▶ EXERCISE AIM: Where does the string "Перевод" occur in the entries below? Copy every line where it does.
[[ GIVEN DATA open ]]
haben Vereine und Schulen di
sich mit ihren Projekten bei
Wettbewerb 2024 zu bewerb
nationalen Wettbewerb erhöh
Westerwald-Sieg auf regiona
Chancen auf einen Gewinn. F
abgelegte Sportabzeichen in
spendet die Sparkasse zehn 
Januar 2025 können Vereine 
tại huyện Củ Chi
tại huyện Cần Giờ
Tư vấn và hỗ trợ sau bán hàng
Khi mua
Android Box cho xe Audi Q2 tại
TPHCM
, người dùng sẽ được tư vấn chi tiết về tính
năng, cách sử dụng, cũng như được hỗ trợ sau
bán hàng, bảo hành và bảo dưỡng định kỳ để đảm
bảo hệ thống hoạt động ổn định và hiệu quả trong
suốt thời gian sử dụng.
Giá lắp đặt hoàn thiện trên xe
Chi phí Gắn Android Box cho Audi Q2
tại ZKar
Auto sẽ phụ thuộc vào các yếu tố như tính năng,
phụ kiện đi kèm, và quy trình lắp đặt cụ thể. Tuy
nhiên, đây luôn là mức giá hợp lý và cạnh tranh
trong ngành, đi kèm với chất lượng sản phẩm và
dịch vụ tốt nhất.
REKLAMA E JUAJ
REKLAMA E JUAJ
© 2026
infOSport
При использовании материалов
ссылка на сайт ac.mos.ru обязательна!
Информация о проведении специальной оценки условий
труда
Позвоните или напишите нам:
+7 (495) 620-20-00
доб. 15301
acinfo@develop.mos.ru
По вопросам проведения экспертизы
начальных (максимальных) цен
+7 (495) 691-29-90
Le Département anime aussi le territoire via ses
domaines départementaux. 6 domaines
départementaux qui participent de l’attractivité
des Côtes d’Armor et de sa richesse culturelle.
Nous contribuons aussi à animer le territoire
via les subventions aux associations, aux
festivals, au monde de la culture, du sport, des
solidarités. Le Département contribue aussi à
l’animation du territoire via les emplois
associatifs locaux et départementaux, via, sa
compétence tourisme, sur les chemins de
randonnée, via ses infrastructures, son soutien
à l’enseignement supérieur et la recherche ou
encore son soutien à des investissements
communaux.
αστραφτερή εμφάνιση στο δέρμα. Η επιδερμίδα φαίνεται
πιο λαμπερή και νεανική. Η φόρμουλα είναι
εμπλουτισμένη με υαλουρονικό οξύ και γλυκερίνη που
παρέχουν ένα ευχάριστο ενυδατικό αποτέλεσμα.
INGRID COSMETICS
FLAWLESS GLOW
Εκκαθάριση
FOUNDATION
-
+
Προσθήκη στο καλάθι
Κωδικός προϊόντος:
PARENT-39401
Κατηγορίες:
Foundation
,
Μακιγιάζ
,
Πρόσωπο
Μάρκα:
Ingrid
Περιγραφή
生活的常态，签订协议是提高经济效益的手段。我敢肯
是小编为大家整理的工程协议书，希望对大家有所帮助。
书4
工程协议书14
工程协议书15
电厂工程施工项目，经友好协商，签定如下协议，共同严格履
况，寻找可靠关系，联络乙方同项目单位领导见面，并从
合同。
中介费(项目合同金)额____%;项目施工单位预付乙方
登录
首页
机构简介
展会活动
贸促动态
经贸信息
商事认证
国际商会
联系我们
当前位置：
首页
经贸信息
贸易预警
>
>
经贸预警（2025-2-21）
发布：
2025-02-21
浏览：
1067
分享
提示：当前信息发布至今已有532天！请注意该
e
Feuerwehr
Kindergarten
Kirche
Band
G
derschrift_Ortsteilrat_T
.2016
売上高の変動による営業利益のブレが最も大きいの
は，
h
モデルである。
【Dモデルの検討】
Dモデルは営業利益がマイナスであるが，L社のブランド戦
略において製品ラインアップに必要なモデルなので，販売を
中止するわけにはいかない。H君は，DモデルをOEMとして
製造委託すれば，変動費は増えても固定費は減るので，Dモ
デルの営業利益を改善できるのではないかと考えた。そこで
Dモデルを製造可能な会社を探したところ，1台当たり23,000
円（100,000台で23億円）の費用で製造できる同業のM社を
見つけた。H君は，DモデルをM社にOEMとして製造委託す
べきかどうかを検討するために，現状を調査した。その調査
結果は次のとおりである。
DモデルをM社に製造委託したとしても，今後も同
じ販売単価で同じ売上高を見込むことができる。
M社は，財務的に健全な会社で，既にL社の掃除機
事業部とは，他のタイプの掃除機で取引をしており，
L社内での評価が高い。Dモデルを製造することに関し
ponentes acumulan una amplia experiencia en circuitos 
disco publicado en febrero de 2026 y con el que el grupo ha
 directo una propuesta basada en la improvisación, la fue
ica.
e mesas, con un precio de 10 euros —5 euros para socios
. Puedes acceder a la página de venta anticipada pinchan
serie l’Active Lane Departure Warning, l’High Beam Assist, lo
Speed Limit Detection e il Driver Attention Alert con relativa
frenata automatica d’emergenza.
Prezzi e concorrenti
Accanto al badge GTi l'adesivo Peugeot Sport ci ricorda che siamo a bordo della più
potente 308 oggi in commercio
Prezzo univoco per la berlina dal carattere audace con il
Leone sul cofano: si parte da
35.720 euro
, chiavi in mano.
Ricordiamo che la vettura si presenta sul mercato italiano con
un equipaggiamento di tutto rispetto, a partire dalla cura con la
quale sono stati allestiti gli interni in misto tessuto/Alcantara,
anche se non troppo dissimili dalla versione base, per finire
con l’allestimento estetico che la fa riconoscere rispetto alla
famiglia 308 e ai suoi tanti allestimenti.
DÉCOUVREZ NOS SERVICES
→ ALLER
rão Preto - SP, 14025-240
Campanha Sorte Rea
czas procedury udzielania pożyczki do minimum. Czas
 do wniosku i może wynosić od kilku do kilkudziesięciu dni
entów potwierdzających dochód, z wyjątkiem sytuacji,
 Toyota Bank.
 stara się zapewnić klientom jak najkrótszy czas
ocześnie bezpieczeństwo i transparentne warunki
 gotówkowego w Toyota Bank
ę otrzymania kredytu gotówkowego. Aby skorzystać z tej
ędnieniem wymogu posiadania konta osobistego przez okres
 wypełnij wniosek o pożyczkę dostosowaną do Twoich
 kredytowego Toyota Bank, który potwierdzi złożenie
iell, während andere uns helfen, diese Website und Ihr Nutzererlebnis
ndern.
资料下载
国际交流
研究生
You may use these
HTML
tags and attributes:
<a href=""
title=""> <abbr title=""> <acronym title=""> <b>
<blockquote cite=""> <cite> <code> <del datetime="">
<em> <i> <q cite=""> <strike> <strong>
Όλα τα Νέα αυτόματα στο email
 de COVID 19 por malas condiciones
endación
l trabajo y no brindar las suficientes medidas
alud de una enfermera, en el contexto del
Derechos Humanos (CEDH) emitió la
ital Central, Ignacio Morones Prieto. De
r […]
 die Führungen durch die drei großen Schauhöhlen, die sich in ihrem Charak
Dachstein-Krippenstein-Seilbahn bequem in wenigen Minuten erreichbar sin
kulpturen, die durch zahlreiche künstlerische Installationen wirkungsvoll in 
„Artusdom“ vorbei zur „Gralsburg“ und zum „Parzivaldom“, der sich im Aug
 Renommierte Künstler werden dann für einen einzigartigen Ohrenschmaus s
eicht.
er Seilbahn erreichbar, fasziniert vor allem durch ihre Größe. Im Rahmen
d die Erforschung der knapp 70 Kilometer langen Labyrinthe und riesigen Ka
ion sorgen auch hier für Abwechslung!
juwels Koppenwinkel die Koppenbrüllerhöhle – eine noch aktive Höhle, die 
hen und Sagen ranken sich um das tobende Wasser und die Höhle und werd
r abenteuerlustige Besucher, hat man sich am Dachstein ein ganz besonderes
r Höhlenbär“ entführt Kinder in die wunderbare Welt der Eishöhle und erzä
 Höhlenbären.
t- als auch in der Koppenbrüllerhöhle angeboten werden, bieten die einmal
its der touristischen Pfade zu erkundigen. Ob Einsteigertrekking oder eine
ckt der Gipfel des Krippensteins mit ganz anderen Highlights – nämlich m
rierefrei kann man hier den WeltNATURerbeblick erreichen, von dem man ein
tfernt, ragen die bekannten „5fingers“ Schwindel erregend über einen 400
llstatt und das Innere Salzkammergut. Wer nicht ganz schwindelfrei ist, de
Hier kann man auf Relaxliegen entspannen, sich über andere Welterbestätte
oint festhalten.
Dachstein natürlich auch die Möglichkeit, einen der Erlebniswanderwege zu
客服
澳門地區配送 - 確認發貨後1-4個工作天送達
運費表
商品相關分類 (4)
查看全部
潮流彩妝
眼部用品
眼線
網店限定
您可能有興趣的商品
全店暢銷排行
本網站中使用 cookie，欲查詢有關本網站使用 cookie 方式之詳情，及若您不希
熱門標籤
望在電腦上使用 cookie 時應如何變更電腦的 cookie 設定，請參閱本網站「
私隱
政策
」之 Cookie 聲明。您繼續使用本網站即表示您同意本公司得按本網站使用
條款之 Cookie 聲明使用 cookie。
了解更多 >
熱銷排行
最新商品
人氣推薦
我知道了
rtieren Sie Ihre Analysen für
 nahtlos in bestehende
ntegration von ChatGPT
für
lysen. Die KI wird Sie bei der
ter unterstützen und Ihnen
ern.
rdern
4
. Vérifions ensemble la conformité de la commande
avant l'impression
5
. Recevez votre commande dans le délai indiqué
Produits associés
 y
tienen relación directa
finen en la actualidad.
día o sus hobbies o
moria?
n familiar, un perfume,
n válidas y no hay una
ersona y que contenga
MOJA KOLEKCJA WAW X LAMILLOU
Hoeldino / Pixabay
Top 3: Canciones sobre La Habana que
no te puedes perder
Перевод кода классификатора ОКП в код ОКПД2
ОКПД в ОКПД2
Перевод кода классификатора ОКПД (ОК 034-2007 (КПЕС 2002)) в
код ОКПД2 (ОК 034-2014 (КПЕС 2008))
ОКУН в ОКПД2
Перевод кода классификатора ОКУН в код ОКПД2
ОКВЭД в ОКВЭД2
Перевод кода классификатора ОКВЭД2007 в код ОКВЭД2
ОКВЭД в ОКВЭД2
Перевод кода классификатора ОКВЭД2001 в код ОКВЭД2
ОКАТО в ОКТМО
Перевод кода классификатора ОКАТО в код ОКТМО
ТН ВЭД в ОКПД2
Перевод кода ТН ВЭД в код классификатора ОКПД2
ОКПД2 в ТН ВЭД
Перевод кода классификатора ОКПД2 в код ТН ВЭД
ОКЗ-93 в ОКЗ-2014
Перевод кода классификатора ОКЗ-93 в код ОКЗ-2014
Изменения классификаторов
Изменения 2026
[[ GIVEN DATA closed ]]
▶ THE ANSWER:
Перевод кода классификатора ОКП в код ОКПД2
Перевод кода классификатора ОКПД (ОК 034-2007 (КПЕС 2002)) в
Перевод кода классификатора ОКУН в код ОКПД2
Перевод кода классификатора ОКВЭД2007 в код ОКВЭД2
Перевод кода классификатора ОКВЭД2001 в код ОКВЭД2
Перевод кода классификатора ОКАТО в код ОКТМО
Перевод кода ТН ВЭД в код классификатора ОКПД2
Перевод кода классификатора ОКПД2 в код ТН ВЭД
Перевод кода классификатора ОКЗ-93 в код ОКЗ-2014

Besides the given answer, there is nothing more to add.